Josh, in the future, if you don't have both valves to compare, you can tell if it is NG vs LP by finding a 3/64" drill bit. If it fits into the orifice, it is a NG orifice/valve. If it doesn't, then you are holding an LP orifice/valve.
Thanks for the tip Bruce I appreciate it
 
Here is the issue. On many Weber grills they use distinct valve spools based on the intended fuel. They way the valves work is this. The main metering orifice does basically nothing at less than "full throttle". All the metering for anything from low until you get to full is done by the spool itself. All the main orifice does is limit max flow. You could almost run it without the main orifice if you only did it on low (please do not try this it's for illustration ONLY).

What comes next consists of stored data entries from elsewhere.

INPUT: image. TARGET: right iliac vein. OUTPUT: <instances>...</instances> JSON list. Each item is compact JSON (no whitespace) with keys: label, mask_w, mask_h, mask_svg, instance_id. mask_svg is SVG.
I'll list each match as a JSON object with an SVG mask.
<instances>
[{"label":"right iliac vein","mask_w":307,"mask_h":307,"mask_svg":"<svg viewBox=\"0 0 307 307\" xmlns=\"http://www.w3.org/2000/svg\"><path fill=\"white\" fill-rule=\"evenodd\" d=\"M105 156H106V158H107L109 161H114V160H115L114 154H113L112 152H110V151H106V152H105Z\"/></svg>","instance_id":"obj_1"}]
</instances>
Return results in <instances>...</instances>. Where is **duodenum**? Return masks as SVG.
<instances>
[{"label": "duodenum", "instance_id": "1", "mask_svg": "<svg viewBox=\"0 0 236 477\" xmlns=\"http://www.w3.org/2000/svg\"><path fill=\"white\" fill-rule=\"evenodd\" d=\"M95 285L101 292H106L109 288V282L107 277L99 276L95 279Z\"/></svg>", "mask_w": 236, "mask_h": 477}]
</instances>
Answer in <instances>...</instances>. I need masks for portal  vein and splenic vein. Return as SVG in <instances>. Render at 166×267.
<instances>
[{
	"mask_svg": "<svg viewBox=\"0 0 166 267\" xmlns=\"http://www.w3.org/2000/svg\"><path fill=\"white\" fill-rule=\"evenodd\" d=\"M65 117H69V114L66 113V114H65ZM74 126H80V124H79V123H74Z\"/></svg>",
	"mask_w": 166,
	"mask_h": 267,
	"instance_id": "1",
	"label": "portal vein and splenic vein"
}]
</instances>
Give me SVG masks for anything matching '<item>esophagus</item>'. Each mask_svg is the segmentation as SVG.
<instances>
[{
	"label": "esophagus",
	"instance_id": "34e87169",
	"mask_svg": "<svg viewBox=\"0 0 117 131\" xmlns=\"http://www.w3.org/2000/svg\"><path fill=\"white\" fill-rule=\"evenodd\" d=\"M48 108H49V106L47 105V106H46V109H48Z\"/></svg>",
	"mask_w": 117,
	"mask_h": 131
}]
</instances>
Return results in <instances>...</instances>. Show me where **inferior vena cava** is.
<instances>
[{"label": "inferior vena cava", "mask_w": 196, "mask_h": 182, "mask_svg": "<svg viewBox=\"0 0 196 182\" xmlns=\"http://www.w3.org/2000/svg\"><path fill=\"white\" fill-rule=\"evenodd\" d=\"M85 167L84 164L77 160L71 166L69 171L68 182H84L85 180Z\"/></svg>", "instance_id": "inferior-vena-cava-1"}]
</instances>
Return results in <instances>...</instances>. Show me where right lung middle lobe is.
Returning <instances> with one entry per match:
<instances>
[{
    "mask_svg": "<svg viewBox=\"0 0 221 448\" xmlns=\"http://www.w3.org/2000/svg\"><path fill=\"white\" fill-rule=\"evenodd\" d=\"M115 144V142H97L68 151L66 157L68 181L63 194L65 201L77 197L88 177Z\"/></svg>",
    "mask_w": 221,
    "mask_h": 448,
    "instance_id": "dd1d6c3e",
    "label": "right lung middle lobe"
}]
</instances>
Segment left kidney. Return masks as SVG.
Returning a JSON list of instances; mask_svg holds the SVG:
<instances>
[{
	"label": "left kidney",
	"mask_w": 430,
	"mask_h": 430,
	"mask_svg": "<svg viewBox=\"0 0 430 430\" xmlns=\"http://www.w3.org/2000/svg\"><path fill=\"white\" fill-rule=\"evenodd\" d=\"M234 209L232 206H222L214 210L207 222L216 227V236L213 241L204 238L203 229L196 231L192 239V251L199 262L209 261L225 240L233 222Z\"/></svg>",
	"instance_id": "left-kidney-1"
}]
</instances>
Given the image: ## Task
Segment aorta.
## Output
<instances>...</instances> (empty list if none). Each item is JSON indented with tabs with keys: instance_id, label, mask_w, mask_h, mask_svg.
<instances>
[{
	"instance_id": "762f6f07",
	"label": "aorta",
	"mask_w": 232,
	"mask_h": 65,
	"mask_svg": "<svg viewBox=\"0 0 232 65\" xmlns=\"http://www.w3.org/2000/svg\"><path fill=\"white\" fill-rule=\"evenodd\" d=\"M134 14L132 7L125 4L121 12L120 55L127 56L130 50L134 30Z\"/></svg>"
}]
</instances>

Where the issue comes in with the shysters on FleaBay selling "conversion kits" is the sell you main metering orifices ONLY. So if you have an LP grill and you install NG orifices and send it the proper flow and pressure it will operate just fine. At high ONLY. When you start cutting back to medium or low, you can get flame outs because not enough gas is flowing to keep the burners lit. Flameouts can be and IMO are VERY dangerous. Because you have no flame but gas is still flowing and collecting under the hood. Now if you have say one burner go out but more than one are lit, you can get a pretty good fireball in there. Will it blow your grill off the deck? No it will not. But, it CAN make a pretty good "woomph" if you should open the lid in that condition. Or it could build up and blow the lid open.
Now take the opposite. You have a NG grill but put LP orifices on it. This is simply "inconvenient". Because you will never get the output down to a normal "low or medium" level. But, at least it's not going to be a safety issue.

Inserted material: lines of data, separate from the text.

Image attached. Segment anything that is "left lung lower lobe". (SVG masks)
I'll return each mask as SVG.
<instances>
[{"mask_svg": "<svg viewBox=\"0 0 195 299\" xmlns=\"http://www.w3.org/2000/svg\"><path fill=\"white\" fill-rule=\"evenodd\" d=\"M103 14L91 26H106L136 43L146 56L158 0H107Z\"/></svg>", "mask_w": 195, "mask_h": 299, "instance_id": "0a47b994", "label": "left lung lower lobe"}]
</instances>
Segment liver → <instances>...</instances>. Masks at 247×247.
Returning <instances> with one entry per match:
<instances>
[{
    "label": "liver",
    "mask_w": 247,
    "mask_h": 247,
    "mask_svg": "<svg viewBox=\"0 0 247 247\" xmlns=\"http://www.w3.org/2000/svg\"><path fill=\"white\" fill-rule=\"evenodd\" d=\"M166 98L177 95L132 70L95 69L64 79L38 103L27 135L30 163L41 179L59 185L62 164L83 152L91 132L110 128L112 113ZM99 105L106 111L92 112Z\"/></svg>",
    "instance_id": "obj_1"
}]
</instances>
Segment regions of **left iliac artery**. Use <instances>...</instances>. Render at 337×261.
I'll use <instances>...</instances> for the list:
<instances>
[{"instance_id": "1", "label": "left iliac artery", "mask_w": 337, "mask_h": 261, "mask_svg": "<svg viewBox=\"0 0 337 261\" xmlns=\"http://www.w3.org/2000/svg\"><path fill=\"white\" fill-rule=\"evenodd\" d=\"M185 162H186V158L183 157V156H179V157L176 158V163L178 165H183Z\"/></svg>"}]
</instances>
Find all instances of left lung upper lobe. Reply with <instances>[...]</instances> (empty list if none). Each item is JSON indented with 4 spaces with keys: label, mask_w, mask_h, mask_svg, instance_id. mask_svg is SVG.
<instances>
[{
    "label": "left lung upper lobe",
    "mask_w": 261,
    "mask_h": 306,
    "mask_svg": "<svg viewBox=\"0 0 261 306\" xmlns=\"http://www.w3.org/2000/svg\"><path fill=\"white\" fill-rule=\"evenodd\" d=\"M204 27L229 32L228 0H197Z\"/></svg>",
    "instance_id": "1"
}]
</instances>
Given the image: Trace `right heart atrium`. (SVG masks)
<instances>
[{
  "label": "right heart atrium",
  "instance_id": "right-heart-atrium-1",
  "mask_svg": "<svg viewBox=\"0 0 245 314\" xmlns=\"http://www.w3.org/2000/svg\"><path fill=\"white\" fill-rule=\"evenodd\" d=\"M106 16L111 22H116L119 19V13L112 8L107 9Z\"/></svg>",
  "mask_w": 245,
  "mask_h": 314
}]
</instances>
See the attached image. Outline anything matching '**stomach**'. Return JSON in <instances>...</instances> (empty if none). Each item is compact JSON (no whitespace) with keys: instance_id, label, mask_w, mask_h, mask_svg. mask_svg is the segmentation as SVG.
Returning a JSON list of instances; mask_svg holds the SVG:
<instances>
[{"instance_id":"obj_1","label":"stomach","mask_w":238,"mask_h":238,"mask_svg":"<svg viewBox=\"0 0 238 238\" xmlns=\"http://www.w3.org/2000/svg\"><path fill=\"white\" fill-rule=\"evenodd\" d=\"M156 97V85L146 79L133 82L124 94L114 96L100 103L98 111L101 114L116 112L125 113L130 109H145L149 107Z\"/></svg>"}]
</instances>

To my knowledge Weber is the only company who makes their grills this way. IDK why, but they're a royal PIA IMO. Because of it. About every other mfgr I know of makes a simple kit to convert between fuels. Some are so simple they only need one orifice change.
Weber could easily make conversions like this they choose not to
I'm okay with it as long as I know what I'm doing. So I can do the job right and learn and grow my knowledge and experience.